Feeling stressed at work? Could be a good thing, especially if you're in IT.
Anxiety levels for all Americans have been rising steadily for decades, to the point that 28 percent of Americans will suffer some level of diagnosable anxiety disorder during their lives, most more than once.
"We are getting more anxious every decade," wrote psychologist Robert L. Leahy, a specialist in cognitive therapy and professor at Weill-Cornell Medical School.
" The average high school kid today has the same level of anxiety as the average psychiatric patient in the early 1950’s," he wrote in 2008.
Stress levels don't rise evenly, though. People in some jobs get it in the neck more thoroughly than others, but IT jobs always seem to show up on lists of both the best ad the most stressful jobs.
IT has always been near the top of the stress list – No. 8 on CareerBuilder's list of 8 most stressful gigs and No. 1 on a similar list from U.K. training company SkilSoft.
A third of IT people said at least one manager made it harder to get a job done; 80 percent responding to the survey said the anxiety starts building before they even get in, as they prepare for their day.

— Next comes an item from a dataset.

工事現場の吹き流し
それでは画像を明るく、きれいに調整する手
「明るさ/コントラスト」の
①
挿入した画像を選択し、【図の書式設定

The good news, if there is any, is that jobs in which people experience high stress are often the ones they work hardest to get, and the ones that make the biggest difference to both the employee and the company.

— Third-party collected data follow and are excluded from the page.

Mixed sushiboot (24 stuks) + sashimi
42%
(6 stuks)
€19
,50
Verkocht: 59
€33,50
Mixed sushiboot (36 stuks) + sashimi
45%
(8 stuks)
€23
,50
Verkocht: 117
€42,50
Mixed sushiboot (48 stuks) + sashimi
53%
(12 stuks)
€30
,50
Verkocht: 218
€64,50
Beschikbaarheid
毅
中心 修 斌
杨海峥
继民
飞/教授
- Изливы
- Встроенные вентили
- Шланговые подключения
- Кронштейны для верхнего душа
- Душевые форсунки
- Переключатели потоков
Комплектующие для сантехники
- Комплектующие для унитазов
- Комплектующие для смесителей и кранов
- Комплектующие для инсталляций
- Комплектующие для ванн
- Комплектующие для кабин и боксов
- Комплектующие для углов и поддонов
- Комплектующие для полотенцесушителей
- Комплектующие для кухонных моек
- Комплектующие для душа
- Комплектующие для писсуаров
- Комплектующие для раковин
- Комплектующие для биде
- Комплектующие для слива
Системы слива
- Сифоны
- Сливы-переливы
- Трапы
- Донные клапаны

In a survey published last month, Canadian researchers found 18 percent of more than 2,700 workers reported their jobs were "highly stressful." The odds were higher if they were managers or if they though their job performance could affect that of others.
The characteristics associated with workers reporting high stress were the same as those who reported being committed to their jobs and feeling that their job performance could affect that of others.
That doesn't mean the weird guy in the corner who's been wired too tight from Day 1 is the most important guy in the building. Just that, on average, if you care about your job and work on projects that make it easier for other people to their jobs, you're going to feel stressed about how well it's going to turn out.
The best way to find a low stress job that could keep you from quitting in frustration and going somewhere else is to have a job that's mildly rewarding and probably doesn't matter much to you or anyone else, according to an admittedly slanted interpretation of the work of career-development expert (and IS developer) Laurence Shatkin.
I'm sure there's happiness and satisfaction somewhere down that path.
Somehow, though I can't believe I'm coming out in favor of stress, I can't really see the value of spending that much time and effort on a job you care so little about that it doesn't make you anxious not to fail.